*WHAT YOU ARE ASKED TO DO*: Whenever a line in the entries below includes the string "nuovo", count that line. Report the total alone.

*DATA FOR ANALYSIS*:
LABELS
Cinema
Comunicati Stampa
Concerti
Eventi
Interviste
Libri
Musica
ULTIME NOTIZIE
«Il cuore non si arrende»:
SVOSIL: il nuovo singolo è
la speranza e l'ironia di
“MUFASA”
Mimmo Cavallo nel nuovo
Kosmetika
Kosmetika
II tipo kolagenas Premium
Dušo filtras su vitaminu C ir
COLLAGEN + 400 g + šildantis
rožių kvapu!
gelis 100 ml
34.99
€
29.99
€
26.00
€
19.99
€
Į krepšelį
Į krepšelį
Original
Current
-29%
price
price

==

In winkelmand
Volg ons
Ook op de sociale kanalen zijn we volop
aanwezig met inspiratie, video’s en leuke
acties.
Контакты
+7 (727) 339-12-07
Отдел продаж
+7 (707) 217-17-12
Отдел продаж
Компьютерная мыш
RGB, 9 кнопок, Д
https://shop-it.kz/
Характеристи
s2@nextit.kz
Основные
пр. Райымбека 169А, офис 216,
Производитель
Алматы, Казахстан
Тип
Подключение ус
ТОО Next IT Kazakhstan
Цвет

*SOLUTION FOR THIS EXERCISE*: 2